_Information supplied_.
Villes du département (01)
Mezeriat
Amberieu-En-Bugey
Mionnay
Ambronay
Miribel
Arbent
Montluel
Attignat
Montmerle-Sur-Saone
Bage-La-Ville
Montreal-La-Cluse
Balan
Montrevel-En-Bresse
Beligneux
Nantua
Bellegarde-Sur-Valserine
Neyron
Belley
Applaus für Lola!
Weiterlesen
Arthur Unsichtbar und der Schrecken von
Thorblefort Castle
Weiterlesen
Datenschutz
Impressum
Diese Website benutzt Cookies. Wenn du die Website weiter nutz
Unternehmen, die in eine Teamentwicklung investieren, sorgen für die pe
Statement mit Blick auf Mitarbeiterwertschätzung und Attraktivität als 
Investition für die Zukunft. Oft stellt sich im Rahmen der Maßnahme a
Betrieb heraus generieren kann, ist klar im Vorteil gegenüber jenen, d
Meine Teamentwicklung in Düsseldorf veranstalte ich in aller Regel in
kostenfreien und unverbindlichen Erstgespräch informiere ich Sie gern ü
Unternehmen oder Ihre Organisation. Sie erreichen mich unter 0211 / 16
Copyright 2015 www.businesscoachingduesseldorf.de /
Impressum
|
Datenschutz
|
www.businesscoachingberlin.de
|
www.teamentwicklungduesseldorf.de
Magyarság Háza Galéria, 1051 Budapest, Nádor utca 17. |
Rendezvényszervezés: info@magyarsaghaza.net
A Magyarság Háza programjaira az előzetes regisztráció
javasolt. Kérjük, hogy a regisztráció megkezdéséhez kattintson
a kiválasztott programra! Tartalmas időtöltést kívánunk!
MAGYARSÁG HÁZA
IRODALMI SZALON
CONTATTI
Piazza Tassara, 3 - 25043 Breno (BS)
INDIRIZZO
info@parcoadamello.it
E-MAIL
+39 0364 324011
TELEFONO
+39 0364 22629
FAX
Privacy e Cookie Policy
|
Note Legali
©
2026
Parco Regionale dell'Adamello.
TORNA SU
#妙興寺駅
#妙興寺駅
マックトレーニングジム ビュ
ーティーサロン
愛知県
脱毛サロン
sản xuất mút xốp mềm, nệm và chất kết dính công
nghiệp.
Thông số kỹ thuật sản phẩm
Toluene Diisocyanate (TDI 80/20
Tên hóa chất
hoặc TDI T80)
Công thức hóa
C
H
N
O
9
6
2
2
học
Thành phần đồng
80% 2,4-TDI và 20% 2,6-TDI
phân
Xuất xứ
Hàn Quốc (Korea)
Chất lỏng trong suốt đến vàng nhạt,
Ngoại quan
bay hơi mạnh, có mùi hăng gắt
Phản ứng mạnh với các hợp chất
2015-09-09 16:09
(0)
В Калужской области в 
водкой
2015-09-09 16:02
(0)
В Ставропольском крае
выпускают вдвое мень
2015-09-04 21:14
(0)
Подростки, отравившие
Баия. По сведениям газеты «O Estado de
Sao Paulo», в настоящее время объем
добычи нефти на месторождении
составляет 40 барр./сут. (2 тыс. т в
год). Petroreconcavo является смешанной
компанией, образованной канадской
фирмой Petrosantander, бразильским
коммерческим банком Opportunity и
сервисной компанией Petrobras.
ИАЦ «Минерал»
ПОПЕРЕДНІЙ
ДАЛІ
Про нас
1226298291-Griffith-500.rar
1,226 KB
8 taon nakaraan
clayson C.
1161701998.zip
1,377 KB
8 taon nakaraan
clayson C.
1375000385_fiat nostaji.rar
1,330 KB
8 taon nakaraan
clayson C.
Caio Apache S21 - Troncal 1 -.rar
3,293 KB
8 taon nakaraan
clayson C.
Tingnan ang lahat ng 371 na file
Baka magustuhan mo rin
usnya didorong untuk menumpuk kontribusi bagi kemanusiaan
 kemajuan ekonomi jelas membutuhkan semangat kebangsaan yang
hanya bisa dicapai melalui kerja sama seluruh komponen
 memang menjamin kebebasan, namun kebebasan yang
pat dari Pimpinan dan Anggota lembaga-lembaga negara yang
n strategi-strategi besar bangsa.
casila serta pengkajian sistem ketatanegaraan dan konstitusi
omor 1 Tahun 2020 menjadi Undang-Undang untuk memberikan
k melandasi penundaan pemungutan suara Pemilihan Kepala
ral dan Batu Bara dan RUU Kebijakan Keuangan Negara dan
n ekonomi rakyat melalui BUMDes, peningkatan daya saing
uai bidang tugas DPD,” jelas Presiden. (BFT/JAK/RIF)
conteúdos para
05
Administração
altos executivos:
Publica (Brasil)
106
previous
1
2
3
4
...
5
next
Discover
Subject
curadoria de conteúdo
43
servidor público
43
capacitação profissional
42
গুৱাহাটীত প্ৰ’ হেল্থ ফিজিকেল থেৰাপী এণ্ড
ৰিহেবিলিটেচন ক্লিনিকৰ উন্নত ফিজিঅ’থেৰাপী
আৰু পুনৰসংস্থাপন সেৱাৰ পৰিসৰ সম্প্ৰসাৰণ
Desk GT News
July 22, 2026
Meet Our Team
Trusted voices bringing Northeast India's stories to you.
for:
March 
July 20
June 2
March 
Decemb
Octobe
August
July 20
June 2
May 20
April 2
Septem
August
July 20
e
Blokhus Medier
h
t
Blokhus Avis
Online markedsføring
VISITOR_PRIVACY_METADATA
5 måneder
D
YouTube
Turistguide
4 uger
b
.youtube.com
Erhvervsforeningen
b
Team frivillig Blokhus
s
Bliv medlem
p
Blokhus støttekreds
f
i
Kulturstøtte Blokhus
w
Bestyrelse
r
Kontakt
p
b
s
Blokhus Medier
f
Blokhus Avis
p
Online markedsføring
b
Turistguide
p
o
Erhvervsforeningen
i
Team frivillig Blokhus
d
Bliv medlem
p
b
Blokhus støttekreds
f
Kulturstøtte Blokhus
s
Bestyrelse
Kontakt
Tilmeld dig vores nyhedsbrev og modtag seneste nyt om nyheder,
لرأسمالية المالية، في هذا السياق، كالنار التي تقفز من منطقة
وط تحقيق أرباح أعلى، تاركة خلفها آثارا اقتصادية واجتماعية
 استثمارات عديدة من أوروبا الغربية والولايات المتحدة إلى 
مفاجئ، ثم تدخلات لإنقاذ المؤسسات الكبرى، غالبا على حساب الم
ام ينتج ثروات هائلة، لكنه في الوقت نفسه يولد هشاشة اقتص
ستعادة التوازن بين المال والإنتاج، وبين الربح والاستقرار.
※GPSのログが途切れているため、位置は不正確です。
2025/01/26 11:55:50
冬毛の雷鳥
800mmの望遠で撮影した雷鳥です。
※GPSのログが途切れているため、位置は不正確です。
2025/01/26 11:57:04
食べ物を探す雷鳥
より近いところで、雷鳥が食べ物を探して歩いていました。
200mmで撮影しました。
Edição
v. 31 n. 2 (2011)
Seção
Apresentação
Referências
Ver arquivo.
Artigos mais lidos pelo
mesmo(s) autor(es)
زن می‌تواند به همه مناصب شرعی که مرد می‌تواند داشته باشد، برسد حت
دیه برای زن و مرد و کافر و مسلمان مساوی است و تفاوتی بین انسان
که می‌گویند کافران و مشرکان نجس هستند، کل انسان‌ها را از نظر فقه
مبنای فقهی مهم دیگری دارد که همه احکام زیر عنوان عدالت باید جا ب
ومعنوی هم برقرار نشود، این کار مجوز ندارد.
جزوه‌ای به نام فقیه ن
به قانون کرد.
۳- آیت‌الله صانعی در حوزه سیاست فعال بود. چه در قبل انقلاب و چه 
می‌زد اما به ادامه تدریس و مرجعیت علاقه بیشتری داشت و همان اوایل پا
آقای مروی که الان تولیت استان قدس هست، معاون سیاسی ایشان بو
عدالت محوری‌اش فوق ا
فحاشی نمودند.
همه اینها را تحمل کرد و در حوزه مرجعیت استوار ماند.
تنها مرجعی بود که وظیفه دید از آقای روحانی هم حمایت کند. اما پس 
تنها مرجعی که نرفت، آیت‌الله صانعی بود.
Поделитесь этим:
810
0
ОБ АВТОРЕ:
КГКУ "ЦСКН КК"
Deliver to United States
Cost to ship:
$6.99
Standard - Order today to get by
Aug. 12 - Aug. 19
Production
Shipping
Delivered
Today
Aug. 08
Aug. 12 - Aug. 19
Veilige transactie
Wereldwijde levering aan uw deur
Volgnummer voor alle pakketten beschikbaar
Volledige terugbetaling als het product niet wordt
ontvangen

_Task directions_. Find and copy each line above that includes the string "untuk".

_Your response_.
usnya didorong untuk menumpuk kontribusi bagi kemanusiaan
omor 1 Tahun 2020 menjadi Undang-Undang untuk memberikan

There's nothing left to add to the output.